The three switches 2a, 2b, 2c, for example in the form of auxiliary switch contacts, are electrically interconnected such that the status of the three spring mechanisms 6a, 6b, 6c and/or breaker units 5a, 5b, 5c of the high-voltage circuit breaker is able to be combined and able to be acquired by an, in particular exactly one, for example digital input of the monitoring system 4.

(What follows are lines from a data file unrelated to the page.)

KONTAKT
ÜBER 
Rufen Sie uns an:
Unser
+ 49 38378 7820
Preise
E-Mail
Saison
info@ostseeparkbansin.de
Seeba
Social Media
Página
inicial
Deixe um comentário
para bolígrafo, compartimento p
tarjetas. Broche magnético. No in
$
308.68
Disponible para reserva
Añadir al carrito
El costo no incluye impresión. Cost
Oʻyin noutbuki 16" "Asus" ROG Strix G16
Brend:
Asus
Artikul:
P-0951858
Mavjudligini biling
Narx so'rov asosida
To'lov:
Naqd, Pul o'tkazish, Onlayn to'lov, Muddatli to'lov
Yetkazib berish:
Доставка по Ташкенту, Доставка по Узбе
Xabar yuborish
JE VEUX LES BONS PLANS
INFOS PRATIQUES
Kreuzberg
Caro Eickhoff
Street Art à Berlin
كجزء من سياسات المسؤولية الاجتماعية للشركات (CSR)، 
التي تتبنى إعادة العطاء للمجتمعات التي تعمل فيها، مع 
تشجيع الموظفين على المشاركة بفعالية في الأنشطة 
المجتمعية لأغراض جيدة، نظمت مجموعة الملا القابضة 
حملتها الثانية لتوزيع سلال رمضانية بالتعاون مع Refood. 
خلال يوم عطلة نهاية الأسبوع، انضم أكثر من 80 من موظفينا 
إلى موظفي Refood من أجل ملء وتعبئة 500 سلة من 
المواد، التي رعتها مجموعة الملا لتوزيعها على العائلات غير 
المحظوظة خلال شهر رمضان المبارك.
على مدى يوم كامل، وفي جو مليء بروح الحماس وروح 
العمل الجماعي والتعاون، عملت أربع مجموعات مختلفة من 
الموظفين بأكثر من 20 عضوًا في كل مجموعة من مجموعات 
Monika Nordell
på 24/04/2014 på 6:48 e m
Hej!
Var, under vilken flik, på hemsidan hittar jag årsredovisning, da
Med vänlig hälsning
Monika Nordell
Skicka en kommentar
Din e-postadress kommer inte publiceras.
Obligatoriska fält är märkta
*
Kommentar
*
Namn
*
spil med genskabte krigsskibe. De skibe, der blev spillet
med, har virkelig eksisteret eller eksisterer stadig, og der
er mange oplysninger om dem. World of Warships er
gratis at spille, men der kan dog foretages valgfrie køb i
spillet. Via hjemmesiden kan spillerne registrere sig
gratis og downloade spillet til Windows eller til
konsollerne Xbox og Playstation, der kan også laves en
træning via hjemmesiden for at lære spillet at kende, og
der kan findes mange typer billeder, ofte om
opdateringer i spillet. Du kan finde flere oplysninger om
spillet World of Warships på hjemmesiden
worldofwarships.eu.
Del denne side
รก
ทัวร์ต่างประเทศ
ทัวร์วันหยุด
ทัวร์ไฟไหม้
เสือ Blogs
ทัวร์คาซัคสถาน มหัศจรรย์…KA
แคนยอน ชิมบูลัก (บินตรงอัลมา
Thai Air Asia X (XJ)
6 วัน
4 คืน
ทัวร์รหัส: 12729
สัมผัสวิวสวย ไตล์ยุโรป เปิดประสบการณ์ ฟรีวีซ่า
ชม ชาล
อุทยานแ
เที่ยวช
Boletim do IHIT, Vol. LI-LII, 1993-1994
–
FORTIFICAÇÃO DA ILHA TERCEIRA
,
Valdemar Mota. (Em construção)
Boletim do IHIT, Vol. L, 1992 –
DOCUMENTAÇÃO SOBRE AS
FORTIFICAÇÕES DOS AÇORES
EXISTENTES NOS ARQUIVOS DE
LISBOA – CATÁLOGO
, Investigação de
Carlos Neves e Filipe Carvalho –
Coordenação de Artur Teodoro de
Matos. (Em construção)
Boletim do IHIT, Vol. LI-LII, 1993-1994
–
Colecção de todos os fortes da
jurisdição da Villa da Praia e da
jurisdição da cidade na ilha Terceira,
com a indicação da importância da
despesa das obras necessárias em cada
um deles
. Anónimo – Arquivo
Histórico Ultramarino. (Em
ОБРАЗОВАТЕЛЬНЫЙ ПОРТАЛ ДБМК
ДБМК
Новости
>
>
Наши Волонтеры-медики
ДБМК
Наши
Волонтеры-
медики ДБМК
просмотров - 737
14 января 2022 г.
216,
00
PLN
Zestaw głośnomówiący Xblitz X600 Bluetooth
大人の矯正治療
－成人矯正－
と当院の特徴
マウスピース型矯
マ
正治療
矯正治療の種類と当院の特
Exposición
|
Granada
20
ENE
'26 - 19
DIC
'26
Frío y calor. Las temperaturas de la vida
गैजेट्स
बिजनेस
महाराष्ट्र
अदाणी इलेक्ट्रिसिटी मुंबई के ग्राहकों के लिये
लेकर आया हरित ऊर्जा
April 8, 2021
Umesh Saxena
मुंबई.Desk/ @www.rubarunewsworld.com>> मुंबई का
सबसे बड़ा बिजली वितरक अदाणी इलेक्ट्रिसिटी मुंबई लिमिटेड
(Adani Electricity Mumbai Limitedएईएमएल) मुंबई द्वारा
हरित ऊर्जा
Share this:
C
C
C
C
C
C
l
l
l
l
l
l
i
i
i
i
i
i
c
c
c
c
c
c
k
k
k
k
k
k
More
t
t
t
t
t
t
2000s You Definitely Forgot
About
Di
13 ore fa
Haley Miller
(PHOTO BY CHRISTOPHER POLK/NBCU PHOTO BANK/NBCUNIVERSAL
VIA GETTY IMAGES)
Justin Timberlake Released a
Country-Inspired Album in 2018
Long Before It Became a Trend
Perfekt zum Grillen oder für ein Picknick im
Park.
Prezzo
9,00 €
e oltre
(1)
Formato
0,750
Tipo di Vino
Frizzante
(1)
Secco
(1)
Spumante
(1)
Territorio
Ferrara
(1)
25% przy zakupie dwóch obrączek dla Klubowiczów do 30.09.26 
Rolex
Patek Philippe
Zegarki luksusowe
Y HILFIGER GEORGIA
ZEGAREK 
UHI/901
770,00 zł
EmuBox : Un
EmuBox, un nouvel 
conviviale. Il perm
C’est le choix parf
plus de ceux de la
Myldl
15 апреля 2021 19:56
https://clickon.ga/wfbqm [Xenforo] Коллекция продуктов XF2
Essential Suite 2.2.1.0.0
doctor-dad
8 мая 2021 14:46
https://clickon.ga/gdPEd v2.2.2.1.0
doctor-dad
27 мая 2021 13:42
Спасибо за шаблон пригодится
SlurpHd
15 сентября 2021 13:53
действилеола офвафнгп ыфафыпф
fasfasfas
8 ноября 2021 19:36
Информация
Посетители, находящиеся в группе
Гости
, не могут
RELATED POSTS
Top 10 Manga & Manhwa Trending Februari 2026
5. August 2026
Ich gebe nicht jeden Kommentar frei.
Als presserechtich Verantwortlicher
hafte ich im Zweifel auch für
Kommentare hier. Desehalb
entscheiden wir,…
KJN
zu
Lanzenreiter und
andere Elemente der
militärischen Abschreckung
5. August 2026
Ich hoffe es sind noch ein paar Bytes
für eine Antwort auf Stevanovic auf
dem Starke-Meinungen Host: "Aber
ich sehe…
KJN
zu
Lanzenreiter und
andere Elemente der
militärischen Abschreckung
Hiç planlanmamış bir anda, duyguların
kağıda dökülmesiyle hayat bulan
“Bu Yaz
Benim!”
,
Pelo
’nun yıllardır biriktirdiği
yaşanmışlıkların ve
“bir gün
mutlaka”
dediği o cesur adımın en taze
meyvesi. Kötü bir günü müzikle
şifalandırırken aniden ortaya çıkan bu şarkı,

In FIG. 4, the three switches 2a, 2b, 2c are connected in a parallel circuit and electrically connected to an input of the monitoring system 4. If the breaker units 5a, 5b, 5c are closed by the mechanical drives, for example designed in the form of spring mechanisms 2a, 2b, 2c, then the switches 2a, 2b, 2c are closed by the mechanical connection elements 7a, 7b, 7c. An electric voltage is present at the input of the monitoring system 4 and represents the closed state of at least one of the three breaker units 5a, 5b, 5c. If all of the breaker units 5a, 5b, 5c are opened, then all of the switches 2a, 2b, 2c are also opened. By virtue of the parallel circuit and the associated OR combination of the switches 2a, 2b, 2c, only now is no voltage present at the input of the monitoring system 4. The state of a completely open high-voltage circuit breaker is thus indicated.



FIG. 5 schematically illustrates a switching device 1 according to the invention for a high-voltage circuit breaker, having three switches 2a, 2b, 2c in a parallel circuit, for ascertaining states of the spring mechanisms 6a, 6b, 6c and/or states of motors 8a, 8b, 8c for tensioning the spring mechanisms 6a, 6b, 6c, via a monitoring system 4. The parallel circuit, analogously to FIG. 4, is connected to a single input of the monitoring system 4, which is for example a Sensbox with 5 inputs, designed for example as a data acquisition, data processing, data storage and/or data transmission unit.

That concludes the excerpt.